What needs to be done: Within these entries, which lines include the string "button"? Copy each one.

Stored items
-.-.-
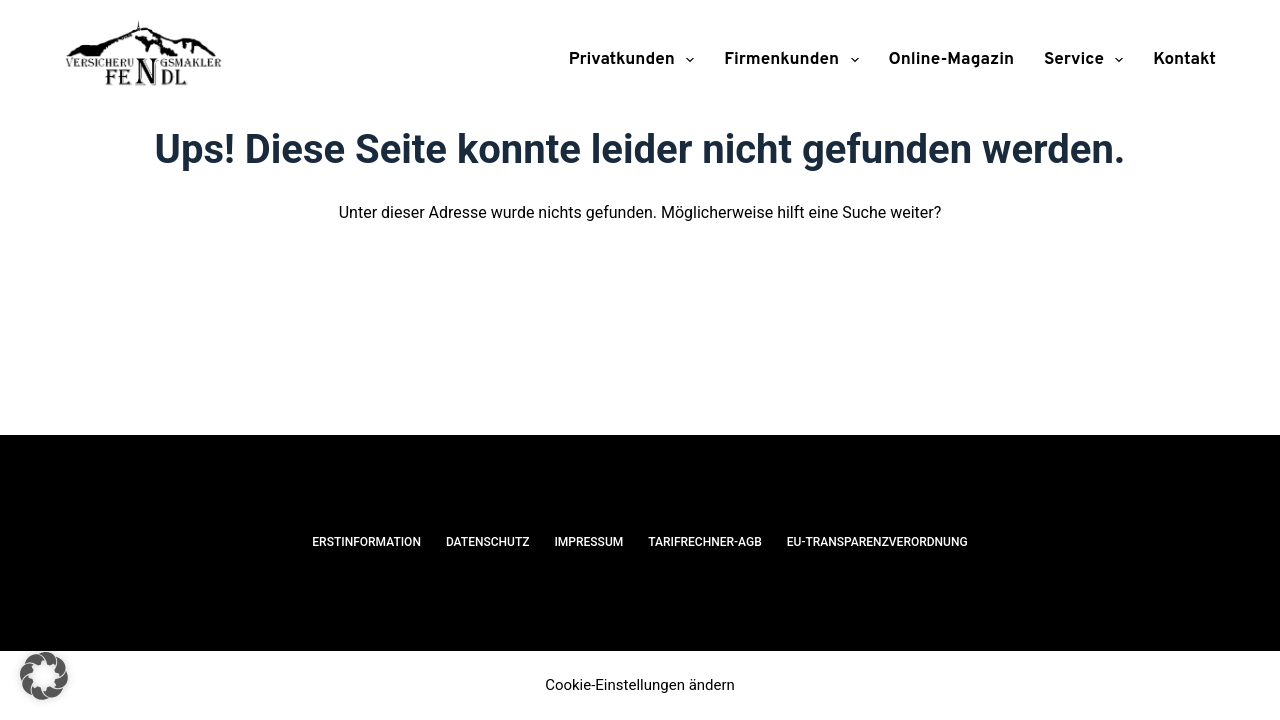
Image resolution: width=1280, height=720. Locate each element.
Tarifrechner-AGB (705, 542)
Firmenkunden (795, 60)
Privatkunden (636, 60)
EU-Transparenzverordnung (877, 542)
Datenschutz (488, 542)
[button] (44, 676)
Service (1087, 60)
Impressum (588, 542)
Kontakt (1184, 60)
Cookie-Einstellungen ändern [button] (640, 685)
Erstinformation (366, 542)
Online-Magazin (952, 60)
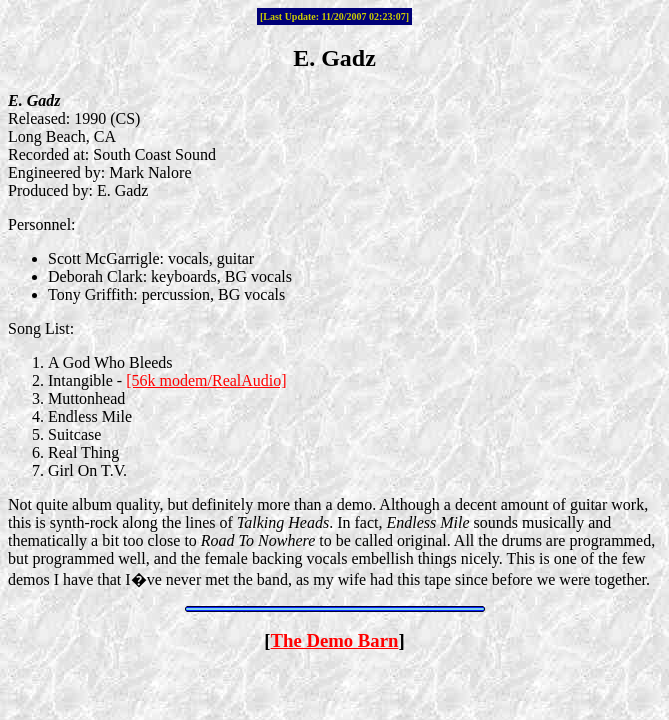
-.-.-
Solution below:
[button] (44, 676)
Cookie-Einstellungen ändern [button] (640, 685)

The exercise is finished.